Markdown Extraction with Defuddle

Raw search results include titles and snippets, but coding agents often need the full page content for documentation pages and code examples. Defuddle extracts the main content from HTML pages and converts it to clean markdown, stripping navigation, ads, and boilerplate. This cuts token usage by 60-80% compared to feeding raw HTML into the LLM context.

JavaScript
// Defuddle integration for content extraction
import Defuddle from "@anthropic/defuddle";

async function extractContent(url) {
  const response = await fetch(url);
  const html = await response.text();

  const result = new Defuddle(html, { url }).parse();

  return {
    title: result.title,
    content: result.content,  // Clean markdown
    wordCount: result.wordCount,
  };
}

// Usage in the search pipeline
async function searchAndExtract(query) {
  const searchResults = await multiSearch.search(query, 5);

  // Extract content from top 3 results
  const enriched = await Promise.all(
    searchResults.slice(0, 3).map(async (result) => {
      try {
        const content = await extractContent(result.url);
        return { ...result, fullContent: content.content };
      } catch {
        return { ...result, fullContent: result.description };
      }
    })
  );

  return enriched;
}

Integrating with Coding Agents

The multi-backend search exposes a single tool interface to the coding agent. The agent does not know or care which backends are being used. It calls "search" with a query and gets back structured results. The routing, failover, and deduplication happen transparently.

Python
# MCP tool definition for the multi-backend search
TOOL_SCHEMA = {
    "name": "web_search",
    "description": (
        "Search the web for current information. Use for: "
        "documentation lookups, API references, error messages, "
        "package versions, and code examples. Returns structured "
        "results with title, URL, and content snippet."
    ),
    "inputSchema": {
        "type": "object",
        "properties": {
            "query": {
                "type": "string",
                "description": "Search query, be specific and technical",
            },
            "num_results": {
                "type": "integer",
                "default": 5,
                "description": "Number of results to return",
            },
        },
        "required": ["query"],
    },
}

Performance Numbers

From the Pi Coding Agent user's production logs over 30 days:

  • Total queries: 4,200
  • Primary backend success: 96.8%
  • Failover triggered: 3.2% of queries
  • Failover success: 94% of failover attempts
  • Total query failure rate: 0.19% (8 out of 4,200)
  • Median latency: 680ms (parallel reduces perceived latency)
  • P95 latency: 2.1s (failover cases)

Compare this to single-backend performance where the failure rate was 3.2% on the primary alone. The multi-backend approach reduced failures by 94%, from 134 failed queries to 8.

Cost Optimization

Running 2 backends in parallel means paying for 2 queries per search. At $0.005/query, that doubles the search cost to $0.01/search. For 4,200 queries/month, that is $42 versus $21.

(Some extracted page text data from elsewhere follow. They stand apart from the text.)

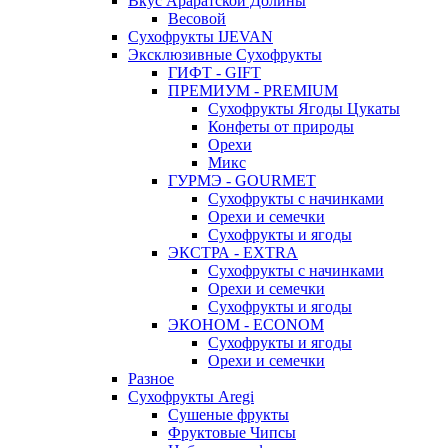
Вкус Араратской Долины
Весовой
Сухофрукты IJEVAN
Эксклюзивные Сухофрукты
ГИФТ - GIFT
ПРЕМИУМ - PREMIUM
Сухофрукты Ягоды Цукаты
Конфеты от природы
Орехи
Микс
ГУРМЭ - GOURMET
Сухофрукты с начинками
Орехи и семечки
Сухофрукты и ягоды
ЭКСТРА - EXTRA
Сухофрукты с начинками
Орехи и семечки
Сухофрукты и ягоды
ЭКОНОМ - ECONOM
Сухофрукты и ягоды
Орехи и семечки
Разное
Сухофрукты Aregi
Сушеные фрукты
Фруктовые Чипсы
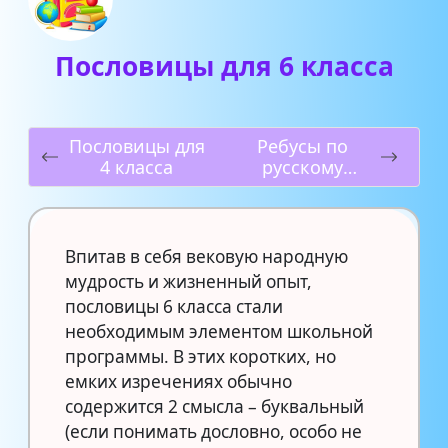
Пословицы для 6 класса
Пословицы для
Ребусы по
4 класса
русскому
языку
Впитав в себя вековую народную
мудрость и жизненный опыт,
пословицы 6 класса стали
необходимым элементом школьной
программы. В этих коротких, но
емких изречениях обычно
содержится 2 смысла – буквальный
(если понимать дословно, особо не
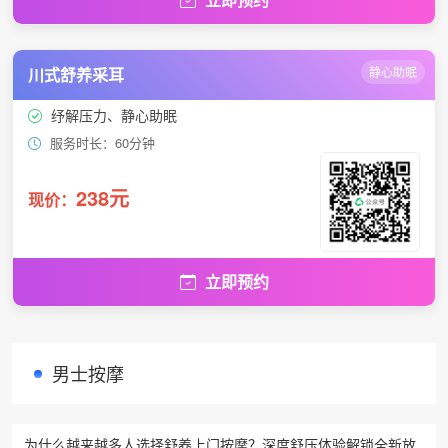
川式舒养采耳
静心助眠
纾解压力、静心助眠
服务时长：60分钟
238元
现价：
立即预约
男士按摩
为什么越来越多人选择舒养上门按摩？深度舒压体验解锁全新放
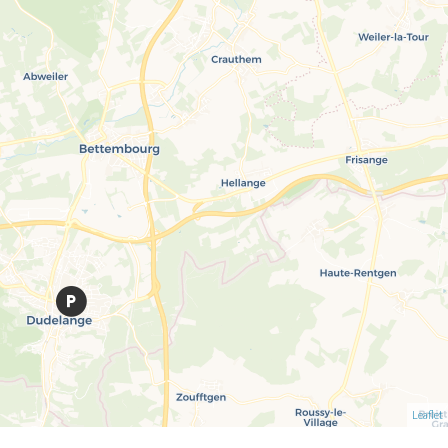
Leaflet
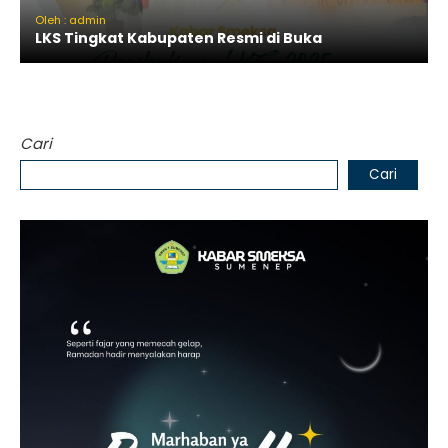
Oleh : admin
LKS Tingkat Kabupaten Resmi di Buka
Cari
Cari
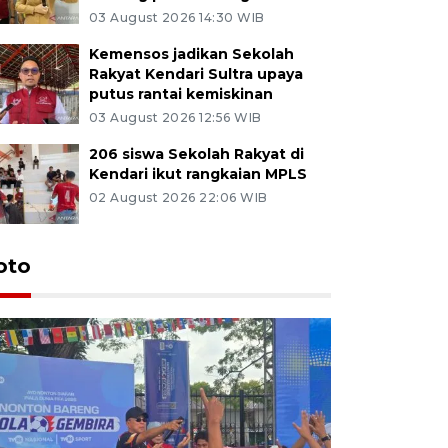
03 August 2026 14:30 WIB
Kemensos jadikan Sekolah
Rakyat Kendari Sultra upaya
putus rantai kemiskinan
03 August 2026 12:56 WIB
206 siswa Sekolah Rakyat di
Kendari ikut rangkaian MPLS
02 August 2026 22:06 WIB
oto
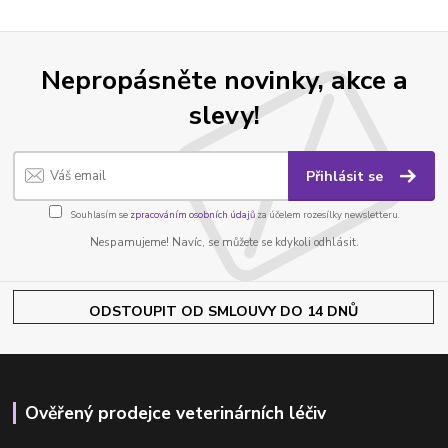
Nepropásněte novinky, akce a
slevy!
Přihlásit se
Souhlasím se
zpracováním osobních údajů
za účelem rozesílky newsletteru.
Nespamujeme! Navíc, se můžete se kdykoli odhlásit.
ODSTOUPIT OD SMLOUVY DO 14 DNŮ
Ověřený prodejce veterinárních léčiv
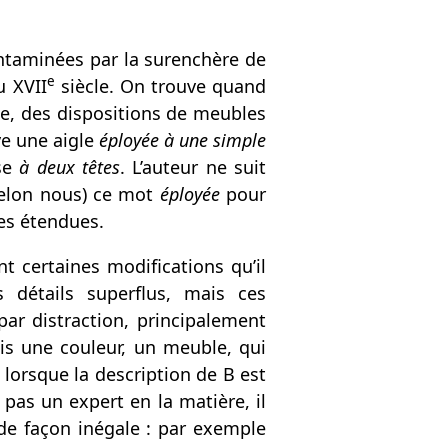
ontaminées par la surenchère de
e
u XVII
siècle. On trouve quand
ile, des dispositions de meubles
ve une aigle
éployée
à une simple
ise
à deux têtes
. L’auteur ne suit
 selon nous) ce mot
éployée
pour
les étendues.
 certaines modifications qu’il
s détails superflus, mais ces
par distraction, principalement
ois une couleur, un meuble, qui
 lorsque la description de B est
t pas un expert en la matière, il
de façon inégale : par exemple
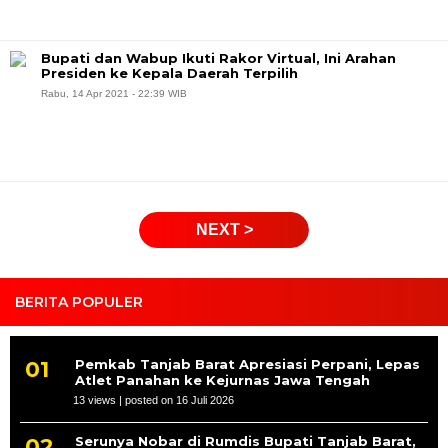
Bupati dan Wabup Ikuti Rakor Virtual, Ini Arahan
Presiden ke Kepala Daerah Terpilih
Rabu, 14 Apr 2021 - 22:39 WIB
NEXT >
BERITA POPULER
Pemkab Tanjab Barat Apresiasi Perpani, Lepas
Atlet Panahan ke Kejurnas Jawa Tengah
13 views
|
posted on 16 Juli 2026
Serunya Nobar di Rumdis Bupati Tanjab Barat,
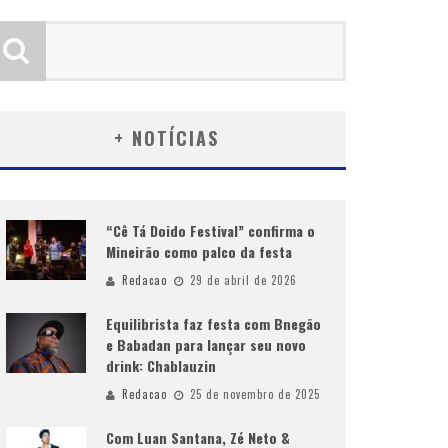
+ NOTÍCIAS
“Cê Tá Doido Festival” confirma o
Mineirão como palco da festa
Redacao
29 de abril de 2026
Equilibrista faz festa com Bnegão
e Babadan para lançar seu novo
drink: Chablauzin
Redacao
25 de novembro de 2025
Com Luan Santana, Zé Neto &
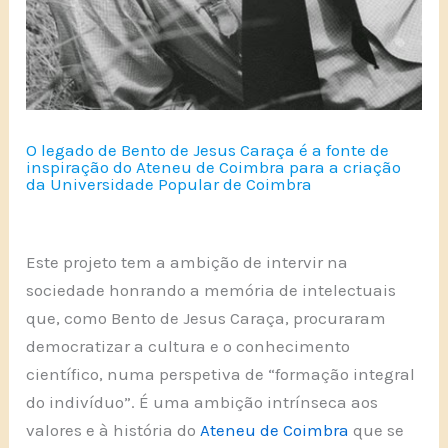
O legado de Bento de Jesus Caraça é a fonte de
inspiração do Ateneu de Coimbra para a criação
da Universidade Popular de Coimbra
Este projeto tem a ambição de intervir na
sociedade honrando a memória de intelectuais
que, como Bento de Jesus Caraça, procuraram
democratizar a cultura e o conhecimento
científico, numa perspetiva de “formação integral
do indivíduo”. É uma ambição intrínseca aos
valores e à história do
Ateneu de Coimbra
que se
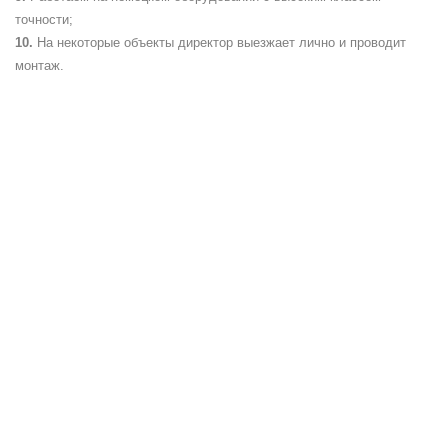
точности;
На некоторые объекты директор выезжает лично и проводит
монтаж.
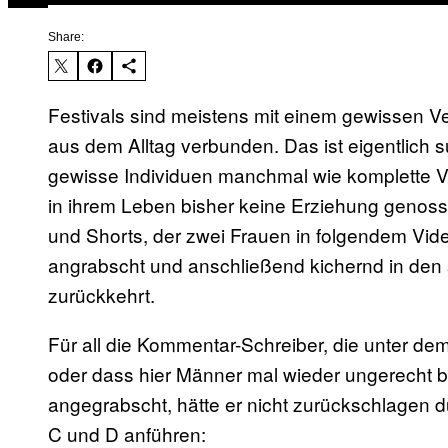
Share:
Festivals sind meistens mit einem gewissen
aus dem Alltag verbunden. Das ist eigentlich s
gewisse Individuen manchmal wie komplette Vol
in ihrem Leben bisher keine Erziehung genoss
und Shorts, der zwei Frauen in folgendem Vide
angrabscht und anschließend kichernd in den
zurückkehrt.
Für all die Kommentar-Schreiber, die unter de
oder dass hier Männer mal wieder ungerecht b
angegrabscht, hätte er nicht zurückschlagen d
C und D anführen:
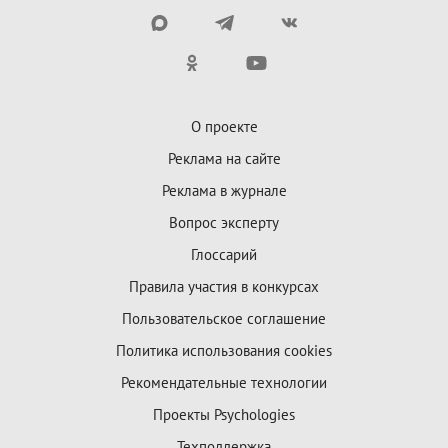
О проекте
Реклама на сайте
Реклама в журнале
Вопрос эксперту
Глоссарий
Правила участия в конкурсах
Пользовательское соглашение
Политика использования cookies
Рекомендательные технологии
Проекты Psychologies
Техподдержка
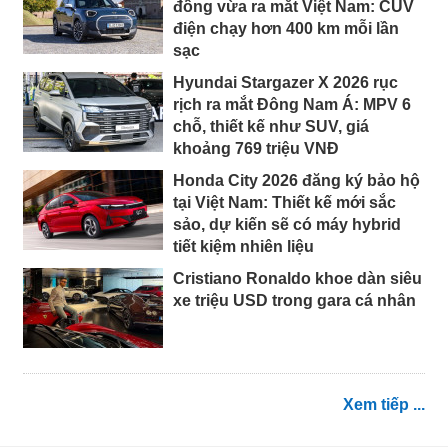
đồng vừa ra mắt Việt Nam: CUV
điện chạy hơn 400 km mỗi lần
sạc
Hyundai Stargazer X 2026 rục
rịch ra mắt Đông Nam Á: MPV 6
chỗ, thiết kế như SUV, giá
khoảng 769 triệu VNĐ
Honda City 2026 đăng ký bảo hộ
tại Việt Nam: Thiết kế mới sắc
sảo, dự kiến sẽ có máy hybrid
tiết kiệm nhiên liệu
Cristiano Ronaldo khoe dàn siêu
xe triệu USD trong gara cá nhân
Xem tiếp ...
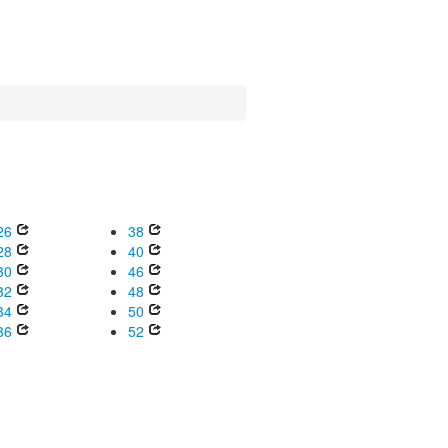
26
38
28
40
30
46
32
48
34
50
36
52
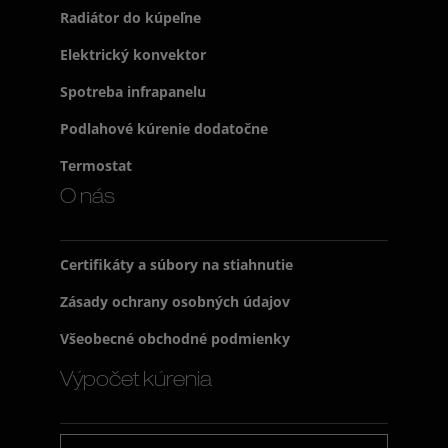
Radiátor do kúpeľne
Elektrický konvektor
Spotreba infrapanelu
Podlahové kúrenie dodatočne
Termostat
O nás
Certifikáty a súbory na stiahnutie
Zásady ochrany osobných údajov
Všeobecné obchodné podmienky
Výpočet kúrenia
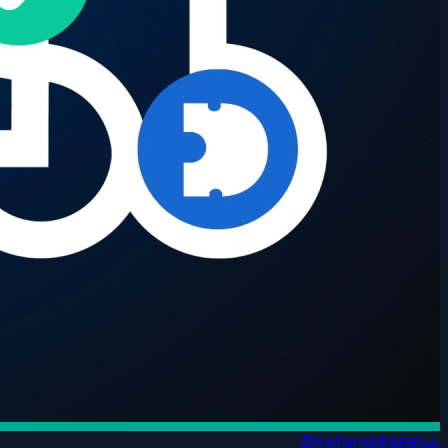
بله
@mohamadraziei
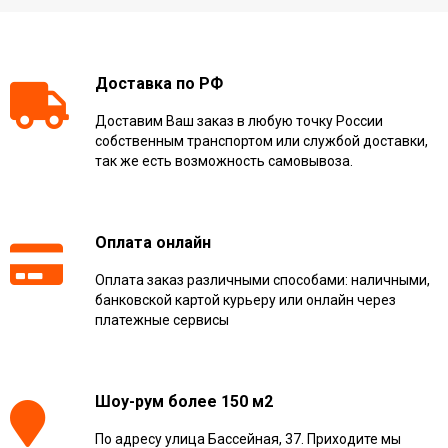
Доставка по РФ
Доставим Ваш заказ в любую точку России
собственным транспортом или службой доставки,
так же есть возможность самовывоза.
Оплата онлайн
Оплата заказ различными способами: наличными,
банковской картой курьеру или онлайн через
платежные сервисы
Шоу-рум более 150 м2
По адресу улица Бассейная, 37. Приходите мы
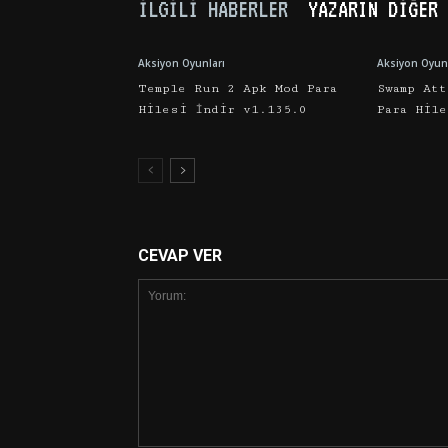
İLGILI HABERLER
YAZARIN DIĞER 
Aksiyon Oyunları
Aksiyon Oyunl
Temple Run 2 Apk Mod Para
Swamp Att
Hilesi İndir v1.135.0
Para Hil
CEVAP VER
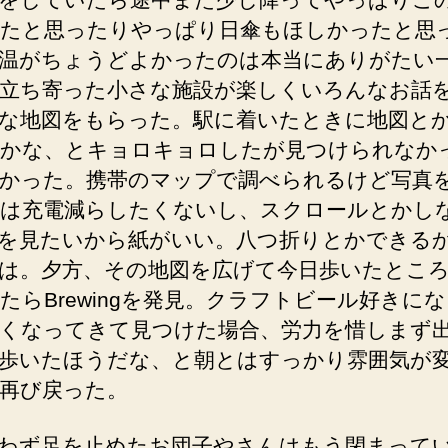
たと思ったりやっぱり日傘もほしかったと思
温がちょうどよかったのは本当にありがたい
立ち寄った小さな施設が楽しくいろんなお話
な地図をもらった。駅に着いたときに地図と
かな、とキョロキョロしたが見つけられなか
かった。携帯のマップで調べられるけど写真
は充電減らしたくないし、スクロールとかし
を見たいから紙がいい。八つ折りとかできる
は。夕方、その地図を広げて今日歩いたとこ
たらBrewingを発見。クラフトビール好きに
くなってきて見つけた場合、労力を惜しまず
歩いたほうだな、と朝とはすっかり雰囲気が
再び戻った。
わず足を止めたお団子やさんはもう閉まって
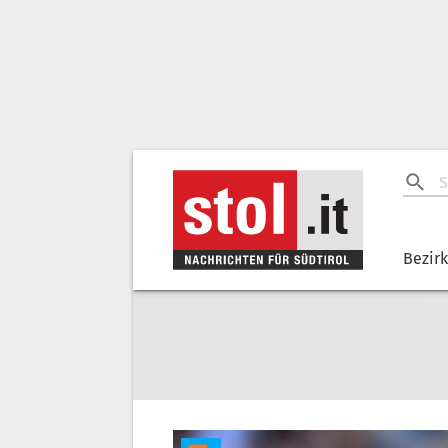
Bezir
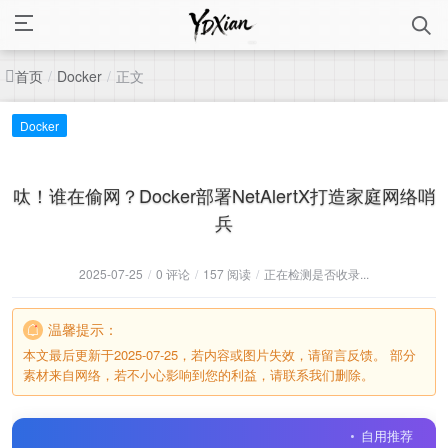
首页
正文
/
Docker
/
Docker
呔！谁在偷网？Docker部署NetAlertX打造家庭网络哨
兵
2025-07-25
/
0 评论
/
157 阅读
/
正在检测是否收录...
温馨提示：
本文最后更新于2025-07-25，若内容或图片失效，请留言反馈。 部分
素材来自网络，若不小心影响到您的利益，请联系我们删除。
自用推荐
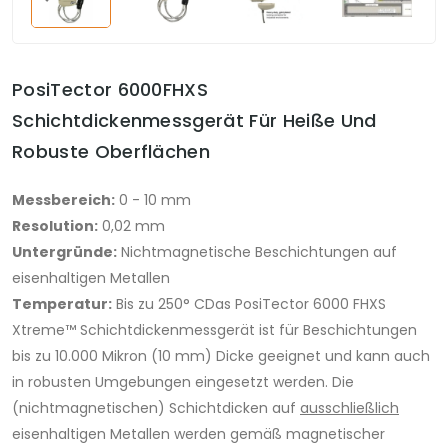
PosiTector 6000FHXS
Schichtdickenmessgerät Für Heiße Und
Robuste Oberflächen
Messbereich:
0 - 10 mm
Resolution:
0,02 mm
Untergründe:
Nichtmagnetische Beschichtungen auf
eisenhaltigen Metallen
Temperatur:
Bis zu 250° CDas PosiTector 6000 FHXS
Xtreme™ Schichtdickenmessgerät ist für Beschichtungen
bis zu 10.000 Mikron (10 mm) Dicke geeignet und kann auch
in robusten Umgebungen eingesetzt werden. Die
(nichtmagnetischen) Schichtdicken auf
ausschließlich
eisenhaltigen Metallen werden gemäß magnetischer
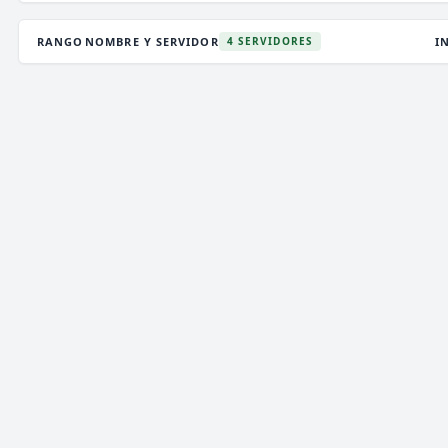
RANGO
NOMBRE Y SERVIDOR
I
4 SERVIDORES
DEATHZONE NETWORK
3,013 VOTOS (MES)
★ PREMIUM
V
T
i
》》
DEATH
ZONE
NETWORK
[
1.7/26.2
]
《《
i
P
✞
¡LA MEJOR CONEXIÓN!
¡VIP GRATIS! ¡ENTRA!
✞
ENCHANTEDCRAFT
5 VOTOS (MES)
★ PREMIUM
V
T
i
»»
ENCHANTED
CRAFT
NETWORK
[
1.8 → 26.2]
««
i
✞
¡NUEVO SURVIVAL OP ACTUALIZADO!
¡JUEGA
P
YA!!
✞
LIBRECRAFT
900 VOTOS (MES)
⚡ ALEATORIO
V
T
LIBRE
CRAFT
NET
WORK
[1.8-26.2]
P
¿Ayuda?
https://librecraft.com/ayuda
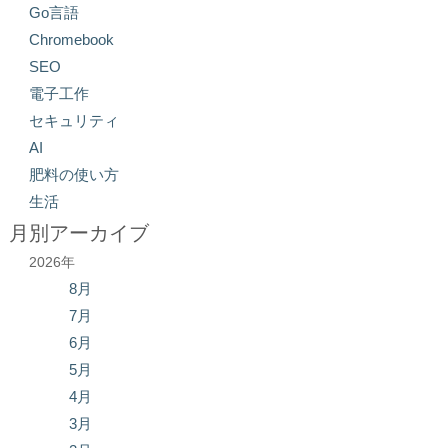
Go言語
Chromebook
SEO
電子工作
セキュリティ
AI
肥料の使い方
生活
月別アーカイブ
2026年
8月
7月
6月
5月
4月
3月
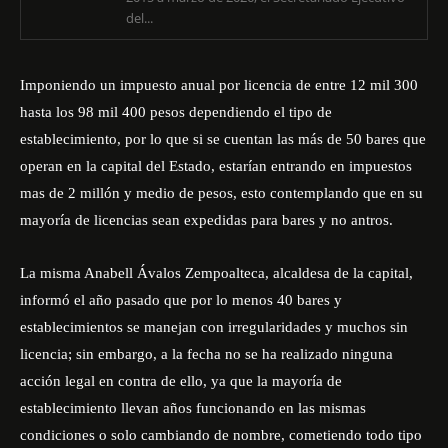
del...
Imponiendo un impuesto anual por licencia de entre 12 mil 300
hasta los 98 mil 400 pesos dependiendo el tipo de
establecimiento, por lo que si se cuentan las más de 50 bares que
operan en la capital del Estado, estarían entrando en impuestos
mas de 2 millón y medio de pesos, esto contemplando que en su
mayoría de licencias sean expedidas para bares y no antros.
La misma Anabell Ávalos Zempoalteca, alcaldesa de la capital,
informó el año pasado que por lo menos 40 bares y
establecimientos se manejan con irregularidades y muchos sin
licencia; sin embargo, a la fecha no se ha realizado ninguna
acción legal en contra de ello, ya que la mayoría de
establecimiento llevan años funcionando en las mismas
condiciones o solo cambiando de nombre, cometiendo todo tipo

A smarter approach: run the primary backend first with a tight timeout (2 seconds), and only start the secondary if the primary fails or is slow. This uses the secondary for only the 3-5% of queries that need failover, reducing total cost to $22-23/month while maintaining the same reliability improvement.

When This Pattern Is Overkill

If you make under 100 queries per day and a single paid API meets your reliability needs, this architecture adds complexity without proportional benefit. The pattern pays off at scale (1,000+ queries/day) or in environments where search reliability directly impacts user experience, like production coding assistants serving a development team.